Юноша поерзал, занавесился шалью из собственной гривы и, скаля зубы, что злобный щен на прикормившей свалке, принялся с возрастающим вниманием вглядываться да вслушиваться, стараясь, впрочем, не смотреть на подтянутую задницу чертового мужчины, то и дело мелькающую перед глазами этаким выбеленно-подгоревшим пятнышком океанического маяка: смотреть было стыдно, да и телодвижения чокнутого лисопата не оставляли в покое, потому что…
Да потому что — вот-вот! — чокнутый же от пальцев на ногах и до самой макушки, и Юа неплохо уяснил, что одними сподручными средствами, то есть средствами теми, которыми наделила гребаная матушка-природа, господин фокс в своих брачных плясках пользоваться категорически не желал.
Если и пляска — то обязательно зашкаливающей изощренности, с присутствием пыточных штуковин, накладных когтей, прищепок для белья да на соски и ряда прочего отталкивающего дерьмишка, от которого хотелось и держаться подальше, и позабыть обо всех опрометчивых обещаниях, что Юа преждевременно умудрился этому непробиваемому кретину дать.

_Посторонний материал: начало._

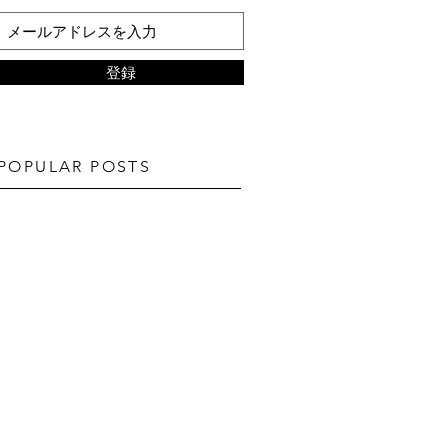
登録
POPULAR POSTS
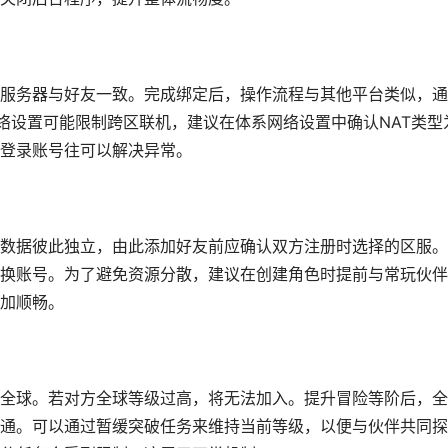
服务器与好友一致。完成绑定后，操作流程与其他平台类似，通
网络设置可能限制跨区联机，建议在体系网络设置中确认NAT类型
登录账号往可以解决异常。
数据彼此独立，由此添加好友前应确认双方注册时选择的区服。
换账号。为了避免资源分散，建议在创建角色时提前与常玩伙伴
加顺畅。
全球。若对方全球等级过高，将无法加入。提升冒险等阶后，全
通。可以通过暂缓突破任务来维持当前等级，以便与伙伴共同探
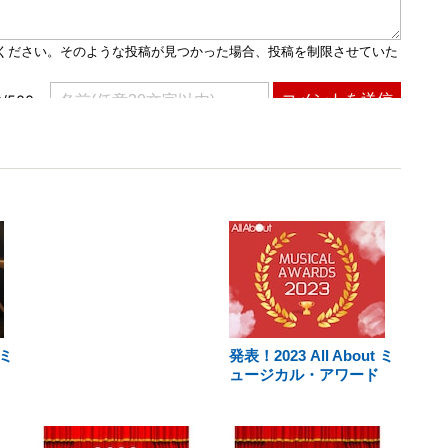
tミ
発表！2023 All About ミ
ュージカル・アワード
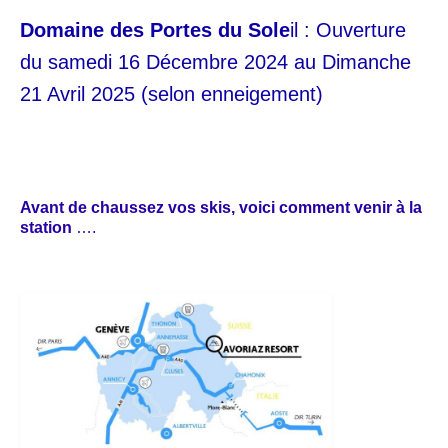
Appartement F3 classé 3***
Domaine des Portes du Sole
il : Ouverture
Studios
du samedi 16 Décembre 2024 au Dimanche
Studio 310 (Immeuble Le Vivace)
21 Avril 2025 (selon enneigement)
Studio 501 (Immeuble le Vivace)
Antoine Ski
Avant de chaussez vos skis, voici comment venir à la
station
….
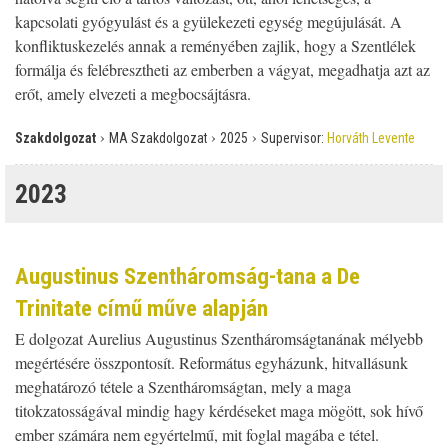
kapcsolati gyógyulást és a gyülekezeti egység megújulását. A
konfliktuskezelés annak a reményében zajlik, hogy a Szentlélek
formálja és felébresztheti az emberben a vágyat, megadhatja azt az
erőt, amely elvezeti a megbocsájtásra.
›
›
›
Szakdolgozat
MA Szakdolgozat
2025
Supervisor:
Horváth Levente
2023
Augustinus Szentháromság-tana a De
Trinitate című műve alapján
E dolgozat Aurelius Augustinus Szentháromságtanának mélyebb
megértésére összpontosít. Református egyházunk, hitvallásunk
meghatározó tétele a Szentháromságtan, mely a maga
titokzatosságával mindig hagy kérdéseket maga mögött, sok hívő
ember számára nem egyértelmű, mit foglal magába e tétel.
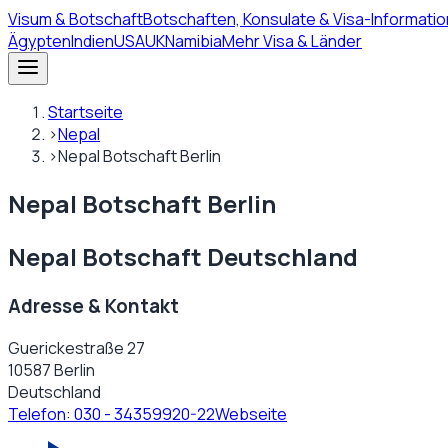
Visum
& Botschaft
Botschaften, Konsulate & Visa-Informatio
Ägypten
Indien
USA
UK
Namibia
Mehr Visa & Länder
Startseite
›
Nepal
›
Nepal Botschaft Berlin
Nepal Botschaft Berlin
Nepal Botschaft Deutschland
Adresse & Kontakt
Guerickestraße 27
10587 Berlin
Deutschland
Telefon:
030 - 34359920-22
Webseite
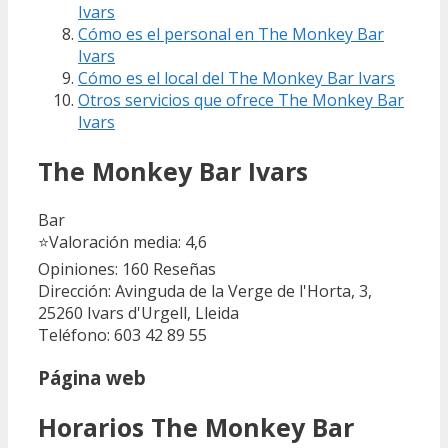
Ivars
Cómo es el personal en The Monkey Bar
Ivars
Cómo es el local del The Monkey Bar Ivars
Otros servicios que ofrece The Monkey Bar
Ivars
The Monkey Bar Ivars
Bar
⭐
Valoración media: 4,6
Opiniones: 160
Reseñas
Dirección: Avinguda de la Verge de l'Horta, 3,
25260 Ivars d'Urgell, Lleida
Teléfono: 603 42 89 55
Página web
Horarios The Monkey Bar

— Ничего такого, что было бы достойно твоего волнения, мой дикий бутон, столь упоительно жаждущий быть сорванным да познавшим радость поспевшей зрелости… — промурлыкал ответом похабный кретин, перелезая шелудивыми лапами в последний — то есть первый, так как он постоянно начинал все делать с конца — ящик, и там, кажется, отыскивая то, что отыскать пытался. Хотя бы потому, что, угловато выпрямившись и замерев, пробормотал какое-то сумасшедшее, нехорошее, песенно-угрожающее, а Юа отлично помнил, что во всех этих мясорубных ужастиках люди — и особенно маньяки — петь начинали именно тогда, когда добивались своей поганой аморальной цели: — Независимый Лорд, ты, увы, слишком горд, чтобы стать на ступень одну ниже… — а затем, напевшись, да не допев…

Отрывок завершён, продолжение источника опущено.